If you are, then we are in the same boat. The problem that we are facing is one of “homogeneously or narrowly sourced narratives” that do not place the community and citizens at the centre of the electoral process.

No complaints?

It is intriguing that the Zimbabwe Electoral Commission (ZEC)’s Media Monitoring Committee says it is not receiving any complaints about the media’s wayward behaviour in electoral reportage.  Even more shocking is how the Zimbabwe National Editors Forum (ZINEF) dismisses as mere perception successive findings by Media Monitors that players across the media divide have taken partisan slants in covering the elections.

The new normal?

We are facing or living a tragedy that has become “the new normal” in our media.  This sort of culture emanates at source.

Yes, the source of our news.

As you and I have been taught to believe, the goodness of the story is only to the extent that its source or sources are. The strength of a well-sourced story is in balanced, diversified and relevant detail that connects to everyday concerns and interests of everyday people.

“Discerning citizens are yearning for diversified and widely ranging news sources that enable us to enjoy progressive, democratic citizenship.”

No citizens’ voices

In this election season, discerning citizens are yearning for diversified and widely ranging news sources that enable us to enjoy progressive, democratic citizenship. We look forward to stories that empower us to make informed political choices, stories that empower us to engage meaningfully with the political processes.

Outside the usual voices of political leaders, the candidates and their party structures, there are hardly stories capturing the views of ordinary people, “wananchi”, the povo in the villages of Chiweshe, Chiredzi, Tsholotsho, Matobo and Chimanimani.

We hardly also meet the voices from the streets of Bulawayo, Gweru, Mutare, Kariba.

When I do, I am not getting those stories in a meaningful quantity or quality.

Such stories, which we are desperately missing, must have a cross-section of voices. They must be conceived from community-wide sources that represent a multiplicity of electoral concerns and interests.

Same political, NGOs voices

While experts, politicians and Non-Governmental Organisations (NGOs) that present themselves as civil society are necessary for purposes of balance and verification, these need not be the alpha and omega, the beginning and the end, as is the case with Zimbabwe’s obtaining news sourcing trends.

It is this narrow sourcing of news that has seen our journalism being manipulated by self-seeking elites.

Political manipulation

Instead of telling the election story as seen from the worldview of citizens in their collective sense, our media have been submerged into captured spaces that uphold the political and economic interests of a few political elites. The voices of these few now dominate the making of our news.
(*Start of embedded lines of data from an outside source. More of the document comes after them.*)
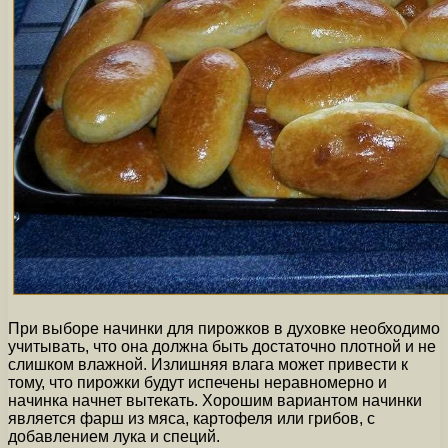
При выборе начинки для пирожков в духовке необходимо
учитывать, что она должна быть достаточно плотной и не
слишком влажной. Излишняя влага может привести к
тому, что пирожки будут испечены неравномерно и
начинка начнет вытекать. Хорошим вариантом начинки
является фарш из мяса, картофеля или грибов, с
добавлением лука и специй.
Where we have voices of ‘political analysts’, ‘experts’ and what is often presented as civil society, they but reinforce the elite narrative.

From such warped news sourcing, we cannot help but wallow in manipulated, monopolised, almost predictable election story telling. Yet, with right sourcing scopes, we should be having engaging, captivating stories through which the media presents elections as a multi-stakeholder affair.

Marginalised voices

I am looking for a multi-stakeholder affair in which voices, interests and concerns of villagers, ordinary workers and many others are equitably projected and represented in ways that deepen the democratic process.
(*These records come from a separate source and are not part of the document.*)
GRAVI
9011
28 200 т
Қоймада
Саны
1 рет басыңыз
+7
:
This sort of representation and projection is what constitutes good, well-sourced stories.

We are still waiting for more stories that are relevant to a cross-section of audiences, stories with sufficient, verified and verifiable facts. Stories that provide context, stories that are not so predictable.

I believe that if our sourcing is right, we will also have stories that capture emotions, stories that empower communities and stories that connect the election debate to deeper and broader socio-economic and cultural themes.
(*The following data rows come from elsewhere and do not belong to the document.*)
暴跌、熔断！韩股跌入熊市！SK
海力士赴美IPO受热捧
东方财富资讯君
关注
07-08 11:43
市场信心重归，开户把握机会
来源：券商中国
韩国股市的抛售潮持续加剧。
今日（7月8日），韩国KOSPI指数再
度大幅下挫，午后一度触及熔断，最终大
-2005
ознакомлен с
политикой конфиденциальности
A majority of Zimbabweans are looking for a media that is able to escape from the clutches of the usual political forces and voices, a media that is not going to be dependent on press releases and scripts from the propaganda arms of political parties and charismatic sects.

Author: Earnest Mudzengi is executive director of the Media Centre in Harare which offers freelance Zimbabwean journalists working space, and facilities for Press conferences and workshops.